Williamson, also a member of the city council, said a
shortage of rental housing also appears to be easing. He was a coauthor of a
2012 report on how the shale boom had driven up rents, forcing some low-income
tenants out of their homes. A combination of a new supply of rental units,
along with the slowdown, has relaxed rents, but they are still higher than they
were pre-shale.
Officials broke ground this month on a 72-unit Memorial
Homes Development, a $19.3 million project that includes 40 low-income
apartments and 32 market-rate townhouses.
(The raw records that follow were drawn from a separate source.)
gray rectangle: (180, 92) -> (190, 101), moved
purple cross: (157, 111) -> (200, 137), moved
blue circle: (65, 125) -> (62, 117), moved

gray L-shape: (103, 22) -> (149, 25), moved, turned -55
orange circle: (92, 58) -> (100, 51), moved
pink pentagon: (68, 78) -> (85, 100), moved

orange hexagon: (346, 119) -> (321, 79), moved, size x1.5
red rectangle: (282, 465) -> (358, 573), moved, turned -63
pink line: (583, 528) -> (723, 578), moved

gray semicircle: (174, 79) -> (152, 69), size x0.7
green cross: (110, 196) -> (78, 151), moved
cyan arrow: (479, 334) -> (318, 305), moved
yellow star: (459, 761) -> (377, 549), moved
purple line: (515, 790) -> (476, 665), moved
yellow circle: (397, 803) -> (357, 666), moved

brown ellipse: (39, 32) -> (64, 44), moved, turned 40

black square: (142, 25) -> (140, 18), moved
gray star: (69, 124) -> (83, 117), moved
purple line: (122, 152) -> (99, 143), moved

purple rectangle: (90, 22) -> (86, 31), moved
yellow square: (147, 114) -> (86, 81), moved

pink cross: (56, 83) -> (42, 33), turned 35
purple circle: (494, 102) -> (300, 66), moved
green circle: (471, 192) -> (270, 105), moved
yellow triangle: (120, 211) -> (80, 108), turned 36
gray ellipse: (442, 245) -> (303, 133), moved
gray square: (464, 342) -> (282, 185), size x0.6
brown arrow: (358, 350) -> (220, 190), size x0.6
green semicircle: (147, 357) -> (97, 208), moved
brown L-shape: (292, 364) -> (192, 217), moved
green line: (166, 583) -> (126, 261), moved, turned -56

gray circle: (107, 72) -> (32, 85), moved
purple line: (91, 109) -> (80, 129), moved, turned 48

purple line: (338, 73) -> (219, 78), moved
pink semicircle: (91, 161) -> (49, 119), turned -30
That project, as well as a second
housing development aimed at seniors, is subsidized by money from the county's
share of the state impact fee imposed on Marcellus Shale drillers.
New business
Some local companies that have experienced the euphoric
growth of the gas industry are now looking to diversify.
NuWeld Inc., a family-owned business founded in 1996 to
repair steel dumpsters, expanded from 60 mostly unionized pipefitters to 290
employees in response to the gas industry's demand for wellhead components. On
one day in 2011, the company hired 35 new employees.
The gas industry accounted for 90 percent of the company's
$36 million in revenue last year, said Michael Caseman, the company's chief
financial officer.
With the downturn, NuWeld has cut its workforce to fewer
than 180. Two years ago, it moved into a reclaimed quarter-mile-long factory
when unsolicited orders flooded in. Now it has hired salespeople to drum up new
business.
"We'd like to expand in other areas and not have all
our eggs in one basket," Caseman said.